[This is a guest post from Leah Harris, blogger and founder of a Natural Endeavor. In this post Leah explains the benefits to reducing everyday stress, particularly for women.]
Stress is something we are all familiar with.
Usually, when we are stressed, we can feel it.
That constant fluttering in your chest, the rock in your stomach, possibly even the feeling of nausea.
There are so many things that can cause us ladies to feel stress, including our jobs, taking care of our families (especially if we have small children), paying bills, trying to stay healthy, and of course, our periods.
Have you ever wondered what the long-term effects of stress are on the mind and body if left unmanaged?
Or maybe how stress can affect women specifically?
To start reducing chronic stress in our lives, we need to understand what causes the feeling of stress biologically, and how we can relieve stress naturally.
The “Stress” Hormone
Cortisol is most commonly known as the stress hormone, and while it is released during stress it plays a much larger role in the body and is necessary for overall health.
This steroid hormone helps regulate metabolism, blood sugar, and blood pressure.
But it does have some negative effects if we have too much of it.
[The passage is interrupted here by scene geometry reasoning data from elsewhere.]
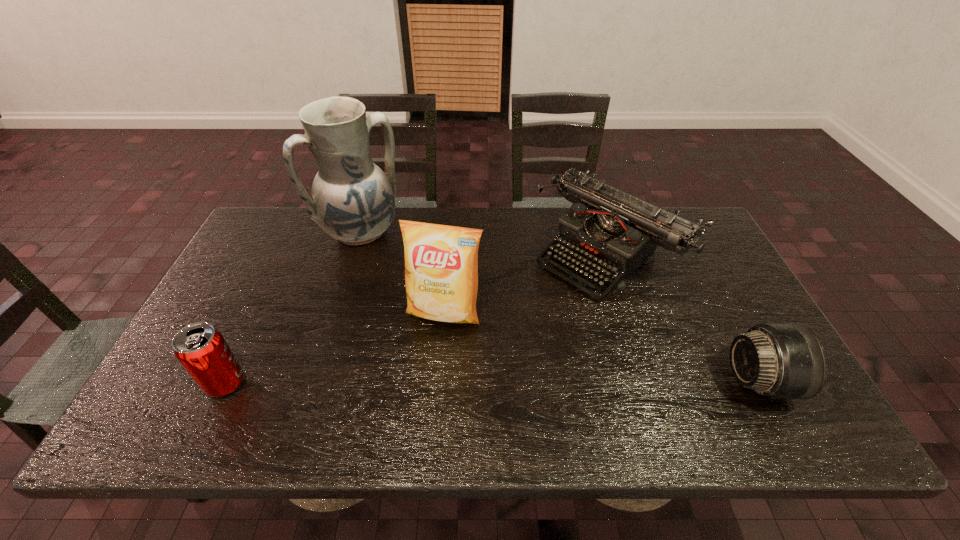 The image size is (960, 540). Find the location of `free space located on the front-facing side of the second object from left to right`. free space located on the front-facing side of the second object from left to right is located at coordinates (425, 305).

At what (x,y) coordinates should I click in order to perform the action: click on blank area located on the keyboard of the typewriter. Please return your answer as a coordinate pair (x, y). Looking at the image, I should click on (494, 352).

Locate an element on the screen. The image size is (960, 540). vacant space located 0.170m on the keyboard of the typewriter is located at coordinates (527, 323).

You are a GUI agent. You are given a task and a screenshot of the screen. Output one action in this format:
    pyautogui.click(x=<x>, y=<y>)
    Task: Click on the vacant space located on the keyboard of the typewriter
    This screenshot has width=960, height=540.
    Given the screenshot: What is the action you would take?
    pyautogui.click(x=499, y=348)

Identify the location of vacant space located on the front-facing side of the crisp (potato chip). (429, 348).

Identify the location of vacant space located on the front-facing side of the crisp (potato chip). (422, 368).

Where is `pitcher located in the far edge section of the desktop`? pitcher located in the far edge section of the desktop is located at coordinates (353, 200).

Locate an element on the screen. The image size is (960, 540). typewriter positioned at the far edge is located at coordinates (614, 232).

Where is `soda can positioned at the near edge`? This screenshot has width=960, height=540. soda can positioned at the near edge is located at coordinates (201, 349).

Locate an element on the screen. telephoto lens at the near edge is located at coordinates (776, 360). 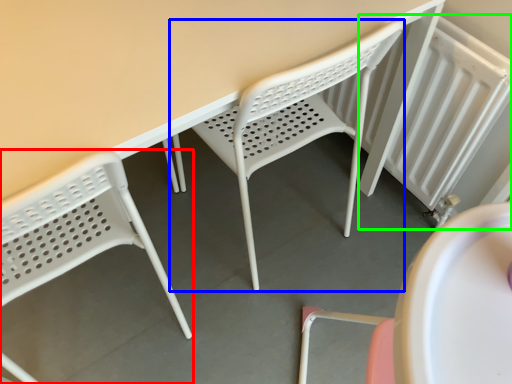 Question: Based on their relative distances, which object is farther from chair (highlighted by a red box)? Choose from chair (highlighted by a blue box) and radiator (highlighted by a green box).

Choices:
 (A) chair
 (B) radiator

Answer: (B) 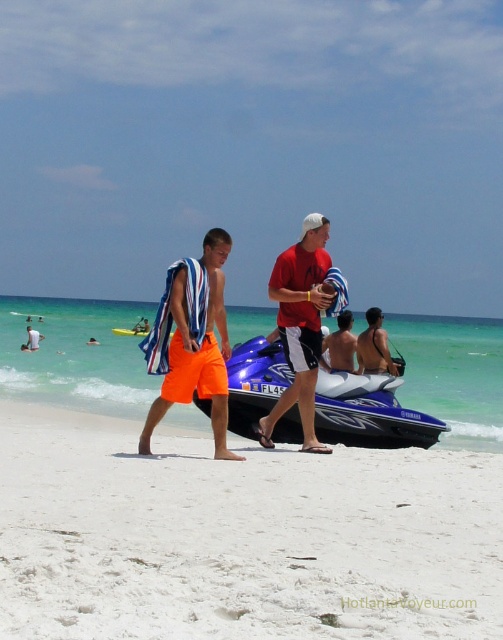 You are a photographer trying to capture a photo of the blue glossy jet ski at center. There is a person with smooth tan skin at center blocking your view. Can you see the jet ski through the person?

The smooth tan skin at center is closer to the viewer than the blue glossy jet ski at center, so the person is blocking the view of the jet ski.

You are standing at the beach and want to reach the point marked at coordinates (x=334, y=344). Given that you can walk 1.5 meters per second, how long will it take you to reach that point?

The distance to the point is 14.18 meters. At a walking speed of 1.5 meters per second, it will take approximately 9.45 seconds to reach the point. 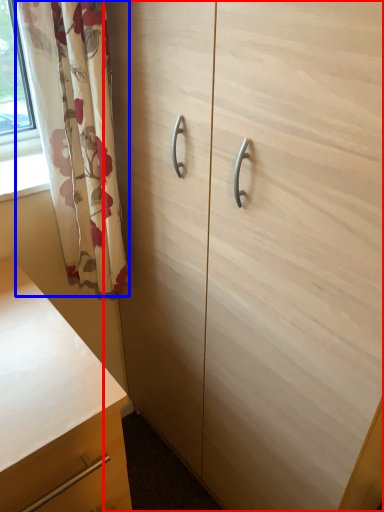 Question: Which object appears closest to the camera in this image, cabinetry (highlighted by a red box) or curtain (highlighted by a blue box)?

Choices:
 (A) cabinetry
 (B) curtain

Answer: (A) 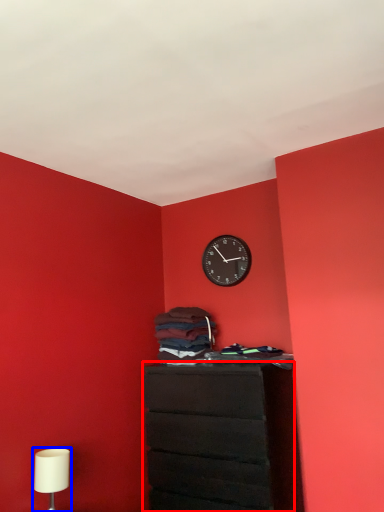 Question: Which object is further to the camera taking this photo, chest of drawers (highlighted by a red box) or table lamp (highlighted by a blue box)?

Choices:
 (A) chest of drawers
 (B) table lamp

Answer: (A)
Some symptoms of elevated cortisol are:
- Weight gain
- Anxiety and Depression
- Muscle weakness and/or fatigue
- High Blood Pressure
By reducing stress in our lives, we can start to alleviate some, if not all, of the symptoms listed above. There are also a few more notable benefits of reducing stress in our lives for us as women.
7 Benefits of Stress Reduction for Women
As women, reducing stress in our lives can help us in a lot of ways.
Most of these benefits listed below are specific to women, but men can definitely benefit from stress reduction as well.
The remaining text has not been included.